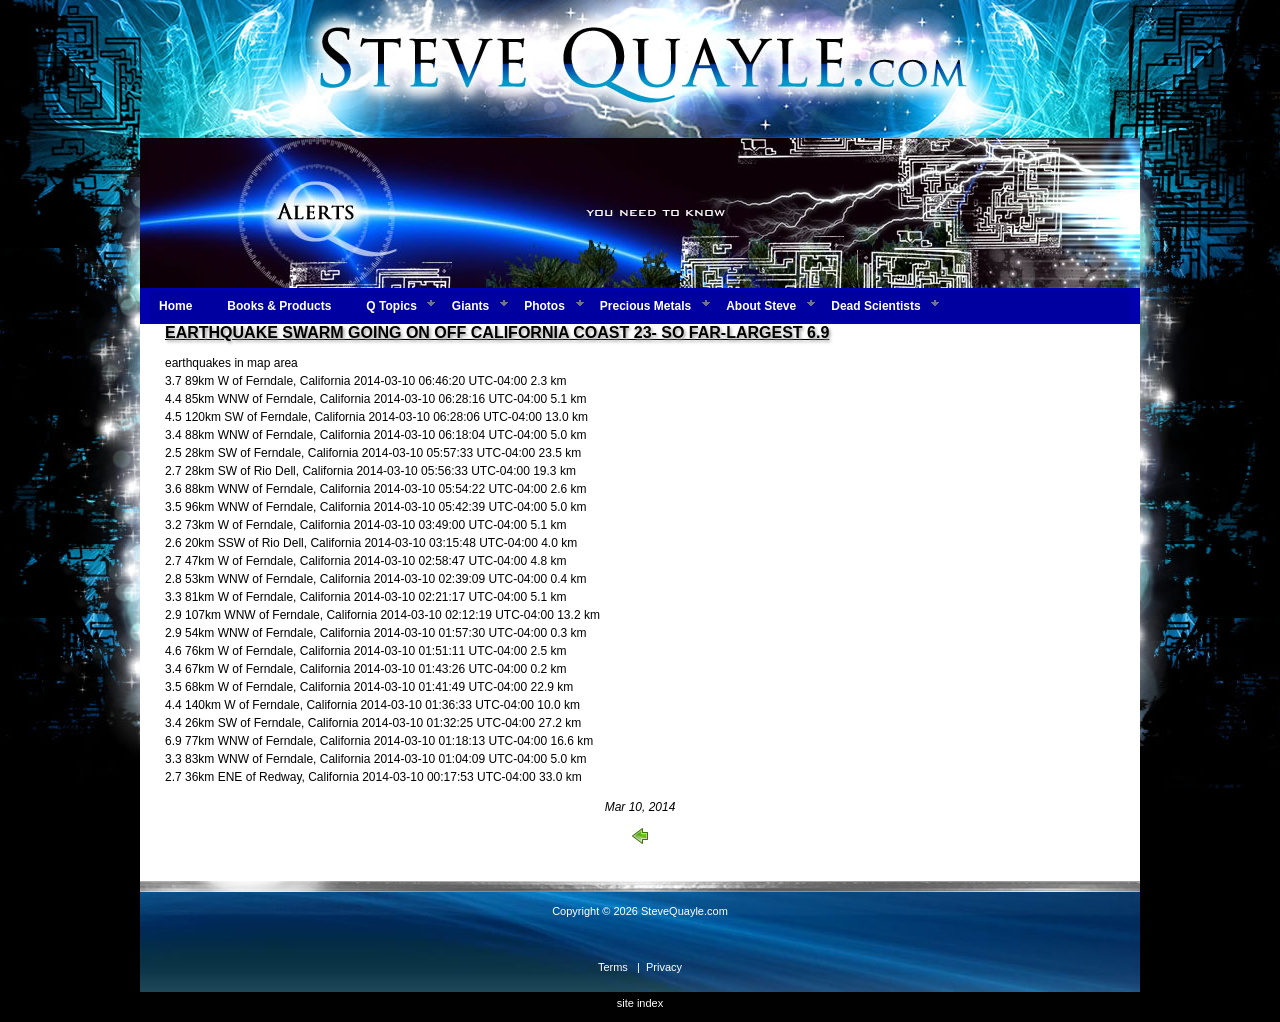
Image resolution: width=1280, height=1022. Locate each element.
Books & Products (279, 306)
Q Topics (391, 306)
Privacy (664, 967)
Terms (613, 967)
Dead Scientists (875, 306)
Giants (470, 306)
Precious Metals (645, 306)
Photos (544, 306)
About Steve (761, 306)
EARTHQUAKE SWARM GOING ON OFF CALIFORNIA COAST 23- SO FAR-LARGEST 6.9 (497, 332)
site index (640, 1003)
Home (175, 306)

+ + + + +

*Task*: In the listing above, find the line containing "About Steve (761, 306)" and please quote exactly that line through the last one, and no other lines.

*Written response*:
About Steve (761, 306)
EARTHQUAKE SWARM GOING ON OFF CALIFORNIA COAST 23- SO FAR-LARGEST 6.9 (497, 332)
site index (640, 1003)
Home (175, 306)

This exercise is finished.